I am still in Bac Ha, where the weather has been cool and rainy. I took a two day trek through some minority villages with a guide. This was another yin/yang experience. My guide was a skinny young Vietnamese man, very friendly, with pretty good English. We started on paved streets, then roads, unpaved roads, trails, tracks, rice-paddy dikes, and cross-country. The going got steep, and the rains had turned the clay-like earth to mud. It became increasingly difficult to maintain footing. The countryside was beautiful, a lot of terraced rice paddies on steep hillsides, sometimes obscured by low clouds. We (well, me, not the kid!) struggled for two hours, finally arriving at a village, where I picked up a pair of walking sticks. This was a village of the appropriately-named Flower H'mong people; the women wear very colorful clothing and headwear in many patterns. The village paths were ankle-deep in mud, yet somehow these women manage to keep their beautiful clothing clean, even when working in the fields. Even the children stay clean.
The sticks helped quite a bit, but now we were descending, even trickier. It took another 4 hours to reach the village where we would stay the night, and I was pretty well exhausted. This was a village of the Thai people, who wear black clothing with colorful headscarves. And this is where the yang turned into the yin, or vice versa, I don't know which is which, but this was a wonderful experience.
Only grandma, 87, was at home when we arrived. She is stooped and wrinkled, but pretty spry. She has long black silky hair; maybe she colors it, but that is hard to believe. She puttered around sweeping and feeding chickens, poured us tea, ordered us upstairs for a nap.
Eventually the wife came home from the fields. Having no words with which to greet me, she simply turned on a no-holds-barred, 100 watt smile. I fell instantly in love with her.
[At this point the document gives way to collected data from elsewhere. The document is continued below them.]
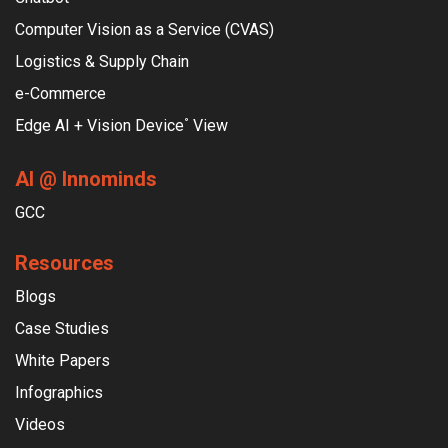
Computer Vision as a Service (CVAS)
Logistics & Supply Chain
e-Commerce
Edge AI + Vision Device
View
°
AI @ Innominds
GCC
Resources
Blogs
Case Studies
White Papers
Infographics
Videos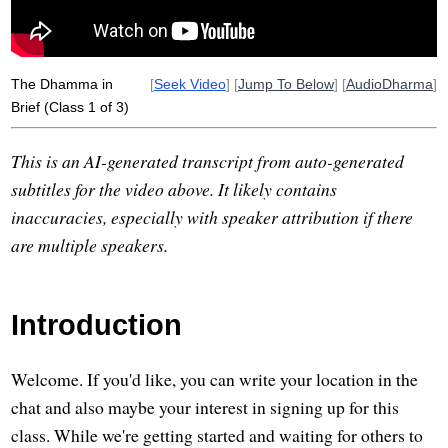
dhammam
request
The Dhamma in
[
Seek Video
] [
Jump To Below
] [
AudioDharma
]
Brief (Class 1 of 3)
This is an AI-generated transcript from auto-generated
subtitles for the video above. It likely contains
inaccuracies, especially with speaker attribution if there
are multiple speakers.
Introduction
Welcome. If you'd like, you can write your location in the
chat and also maybe your interest in signing up for this
class. While we're getting started and waiting for others to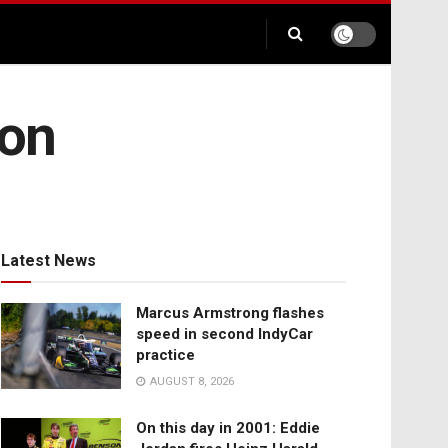
ion
Latest News
Marcus Armstrong flashes
speed in second IndyCar
practice
AUGUST 8, 2026
On this day in 2001: Eddie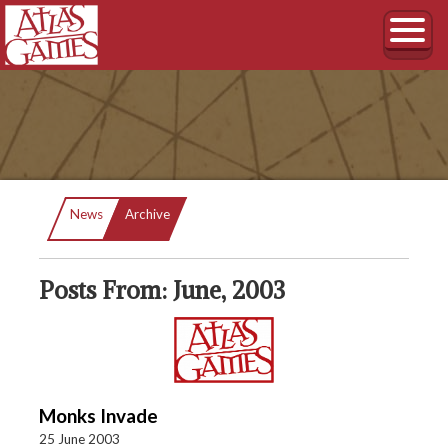
Current:
News
Archive
Posts From: June, 2003
Monks Invade
25 June 2003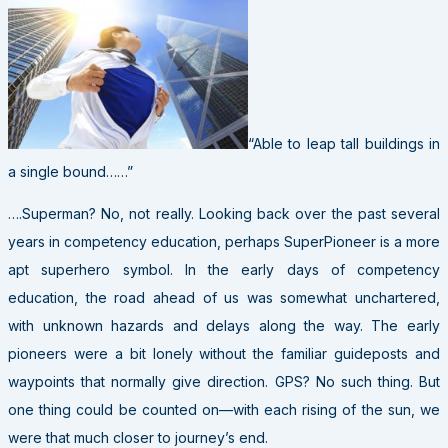
“Able to leap tall buildings in
a single bound……”
….Superman? No, not really. Looking back over the past several
years in competency education, perhaps SuperPioneer is a more
apt superhero symbol. In the early days of competency
education, the road ahead of us was somewhat unchartered,
with unknown hazards and delays along the way. The early
pioneers were a bit lonely without the familiar guideposts and
waypoints that normally give direction. GPS? No such thing. But
one thing could be counted on—with each rising of the sun, we
were that much closer to journey’s end.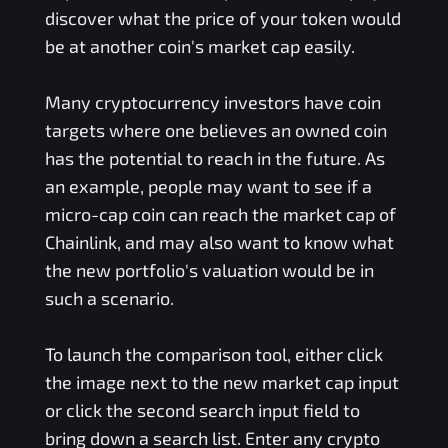
discover what the price of your token would
be at another coin's market cap easily.
Many cryptocurrency investors have coin
targets where one believes an owned coin
has the potential to reach in the future. As
an example, people may want to see if a
micro-cap coin can reach the market cap of
Chainlink, and may also want to know what
the new portfolio's valuation would be in
such a scenario.
To launch the comparison tool, either click
the image next to the new market cap input
or click the second search input field to
bring down a search list. Enter any crypto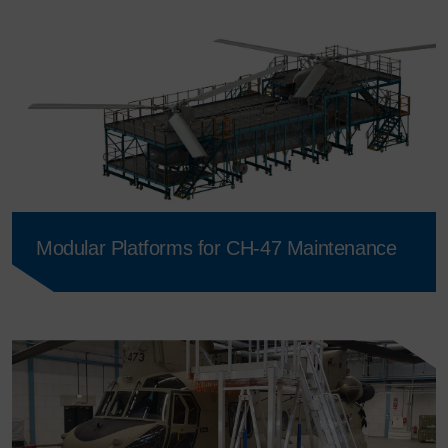
Modular Platforms for CH-47 Maintenance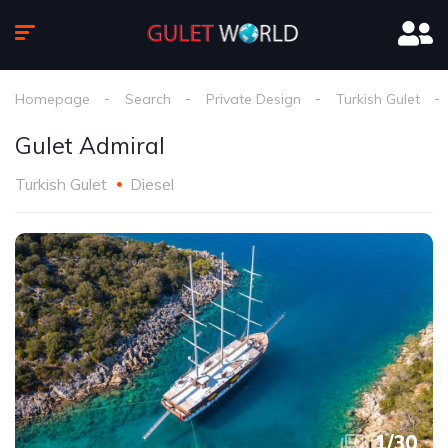
Homepage
Search
Private Design
Turkish Gulet
Gulet Admiral
Turkish Gulet
Diesel
1
/
30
She fed the pigs, cleaned my shoes, and started dinner. We sat together by the fire in silent companionship for an hour and it felt very comfortable.
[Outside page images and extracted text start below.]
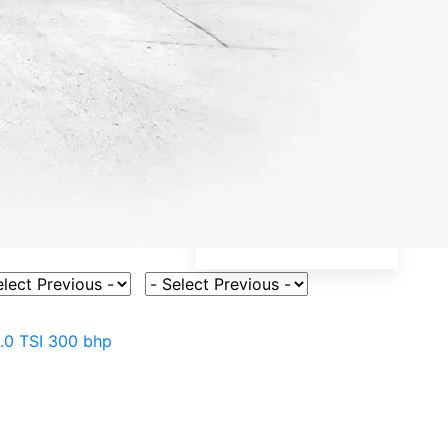
ct Vehicle Model
Select Fuel Type
.0 TSI 300 bhp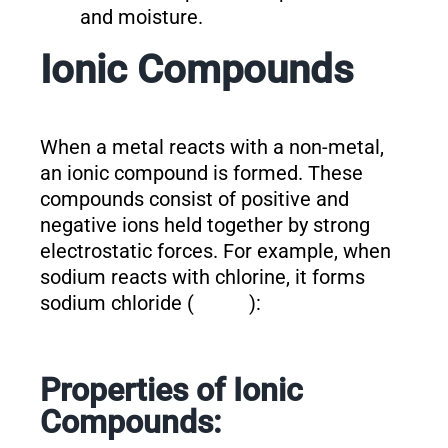
and moisture.
Ionic Compounds
When a metal reacts with a non-metal,
an ionic compound is formed. These
compounds consist of positive and
negative ions held together by strong
electrostatic forces. For example, when
sodium reacts with chlorine, it forms
sodium chloride (
):
Properties of Ionic
Compounds: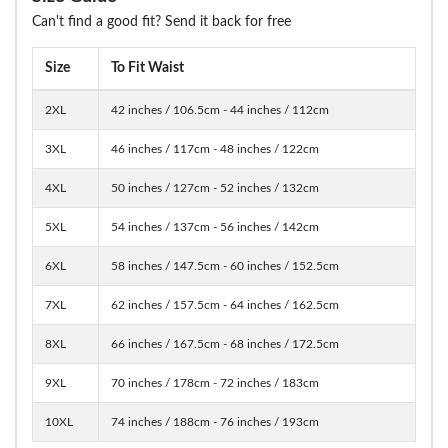
Can't find a good fit? Send it back for free
Size
To Fit Waist
2XL
42 inches / 106.5cm - 44 inches / 112cm
3XL
46 inches / 117cm - 48 inches / 122cm
4XL
50 inches / 127cm - 52 inches / 132cm
5XL
54 inches / 137cm - 56 inches / 142cm
6XL
58 inches / 147.5cm - 60 inches / 152.5cm
7XL
62 inches / 157.5cm - 64 inches / 162.5cm
8XL
66 inches / 167.5cm - 68 inches / 172.5cm
9XL
70 inches / 178cm - 72 inches / 183cm
10XL
74 inches / 188cm - 76 inches / 193cm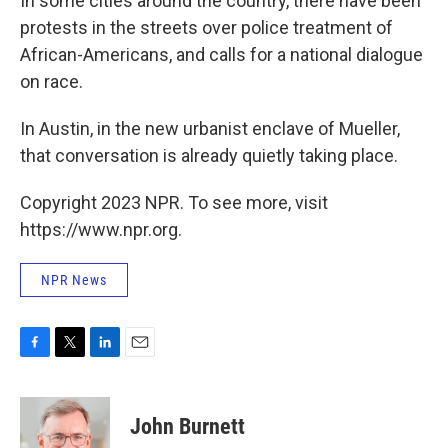
In some cities around the country, there have been
protests in the streets over police treatment of
African-Americans, and calls for a national dialogue
on race.
In Austin, in the new urbanist enclave of Mueller,
that conversation is already quietly taking place.
Copyright 2023 NPR. To see more, visit
https://www.npr.org.
NPR News
F
T
L
E
a
w
i
m
c
i
n
a
e
t
k
i
John Burnett
b
t
e
l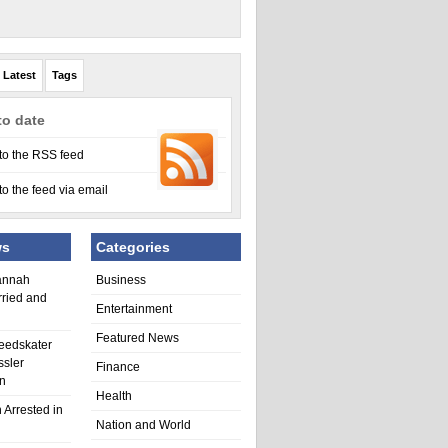
Latest
Tags
to date
to the RSS feed
to the feed via email
ws
Categories
annah
Business
rried and
Entertainment
Featured News
eedskater
ssler
Finance
in
Health
 Arrested in
Nation and World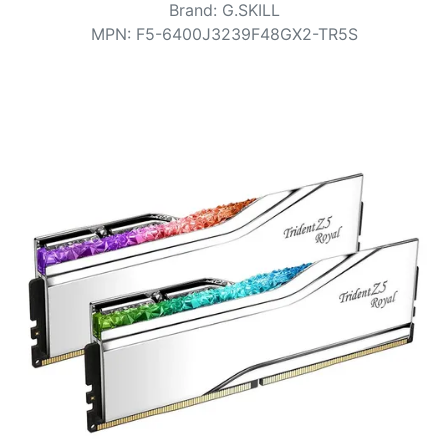
Terms
Brand
:
G.SKILL
MPN
:
F5-6400J3239F48GX2-TR5S
Categories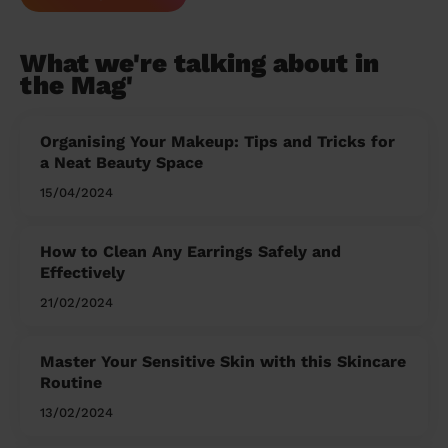
What we're talking about in
the Mag'
Organising Your Makeup: Tips and Tricks for
a Neat Beauty Space
15/04/2024
How to Clean Any Earrings Safely and
Effectively
21/02/2024
Master Your Sensitive Skin with this Skincare
Routine
13/02/2024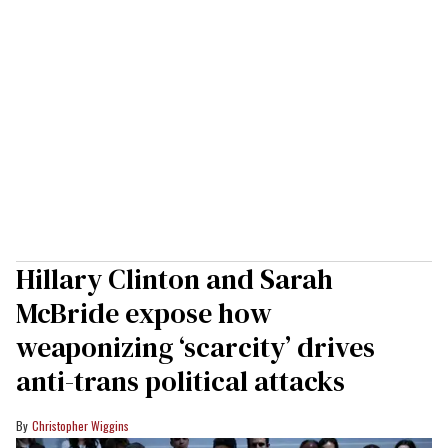
Hillary Clinton and Sarah
McBride expose how
weaponizing ‘scarcity’ drives
anti-trans political attacks
Christopher Wiggins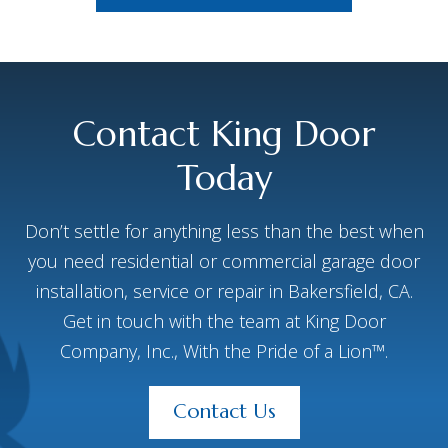
Contact King Door
Today
Don’t settle for anything less than the best when
you need residential or commercial garage door
installation, service or repair in Bakersfield, CA.
Get in touch with the team at King Door
Company, Inc., With the Pride of a Lion™.
Contact Us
While awaiting dinner, I wandered about the village and found a construction site. There were about 15 people working on it, very casual, nobody in a hurry. When the tea came out, I was invited to share.
They were having trouble with a tool, which would have had me swearing in frustration, but they just laughed about it.
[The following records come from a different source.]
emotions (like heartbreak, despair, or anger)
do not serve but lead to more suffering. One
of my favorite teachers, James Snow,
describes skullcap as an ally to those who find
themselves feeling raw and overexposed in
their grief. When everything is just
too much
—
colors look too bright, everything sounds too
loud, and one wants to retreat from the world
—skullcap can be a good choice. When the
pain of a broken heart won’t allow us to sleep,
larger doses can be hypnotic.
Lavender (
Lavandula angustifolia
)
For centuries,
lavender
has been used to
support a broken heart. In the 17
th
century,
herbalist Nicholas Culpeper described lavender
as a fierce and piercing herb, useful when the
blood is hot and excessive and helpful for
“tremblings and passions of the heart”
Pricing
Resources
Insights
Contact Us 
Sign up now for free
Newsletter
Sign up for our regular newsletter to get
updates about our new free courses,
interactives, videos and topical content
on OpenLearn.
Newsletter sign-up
There was a ton of food for dinner: chicken, pork, beef, mixed veggies, cabbage, sweet potatoes, eggs, and of course rice. They kept demanding that I eat more. Grandma herself ate very heartily. After dinner came out the corn moonshine for which the area is famous. It was pretty good, and of course they pressed me to have more, which I did, but I kept my cool. Grandma was good for a few sips as well.
The husband had been working on the house up the path and had eaten at the site, so didn't return until after dinner. Then there were a few more shots of the hootch. It got cold, and there was no real heat, so I went to bed early, smothered under a mountain of covers, and slept well.
The house is very large, about 20' x 50', two stories, timber frame construction with very nice joinery. Only the husband, wife, and grandma live there; the two children are grown and work in the city. It is sparely furnished, with lots of unused floor and wall space. There is an ancient TV, satellite dish, and a couple nice pieces of furniture. There is a huge fireplace in the kitchen, at one end of the house, in which they build a very small fire for cooking and warming. No stove.
The wife had been planting in the fields all day, came home and spent about 3 hours cooking dinner, but all very relaxed and casual, no hurry, no stress. My sense is that they work hard, have little but need little, and lead pretty good lives. The simplicity was in marked contrast to our Western lives.
The next day started out again after breakfast. As we left the village, imagine my surprise to see Bac Ha about a mile away by road, after we had hiked in so laboriously the day before, about 6 miles. Doing things the hard way, as usual, but a good story after it's over. We hiked through some more villages, but stayed pretty much on the roads, so easier going, and got back to town about midday.
OK, this is getting too long, so I will close, and write a different time about the market.